## Given data
····················
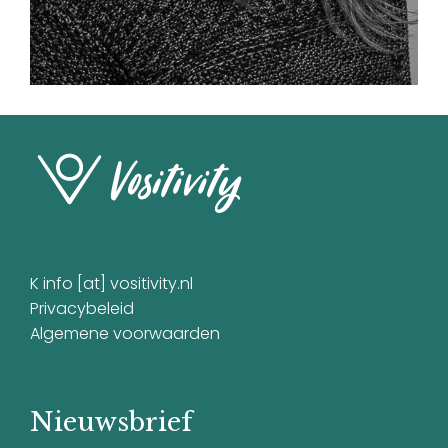
K info [at] vositivity.nl
Privacybeleid
Algemene voorwaarden
Nieuwsbrief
····················
## Exercise goal
Each line from the one with "Privacybeleid" through the last line of the material is to be retyped exactly, and no other line is.

## Solution for this task
Privacybeleid
Algemene voorwaarden
Nieuwsbrief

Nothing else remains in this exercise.